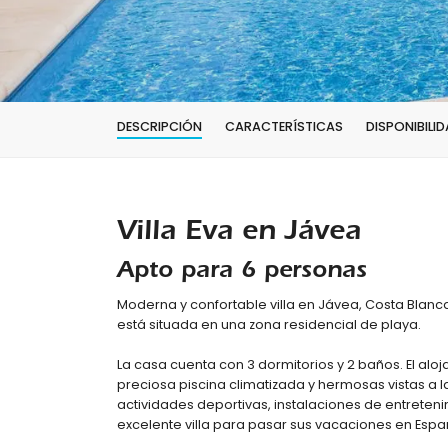
DESCRIPCIÓN
CARACTERÍSTICAS
DISPONIBILID
Villa Eva en Jávea
Apto para 6 personas
Moderna y confortable villa en Jávea, Costa Blanc
está situada en una zona residencial de playa.
La casa cuenta con 3 dormitorios y 2 baños. El alo
preciosa piscina climatizada y hermosas vistas a 
actividades deportivas, instalaciones de entreteni
excelente villa para pasar sus vacaciones en Espa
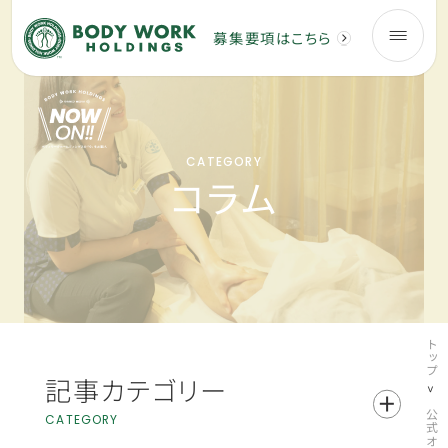
募集要項はこちら
CATEGORY
コラム
トップ
記事カテゴリー
CATEGORY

__________________________________________________

- Activity
With pictures left out, print the lines of the material above from the line containing "está situada en" through its last line, exactly and nothing more.

- Response to the task
está situada en una zona residencial de playa.
La casa cuenta con 3 dormitorios y 2 baños. El alo
preciosa piscina climatizada y hermosas vistas a 
actividades deportivas, instalaciones de entreteni
excelente villa para pasar sus vacaciones en Espa
募集要項はこちら
CATEGORY
コラム
トップ
記事カテゴリー
CATEGORY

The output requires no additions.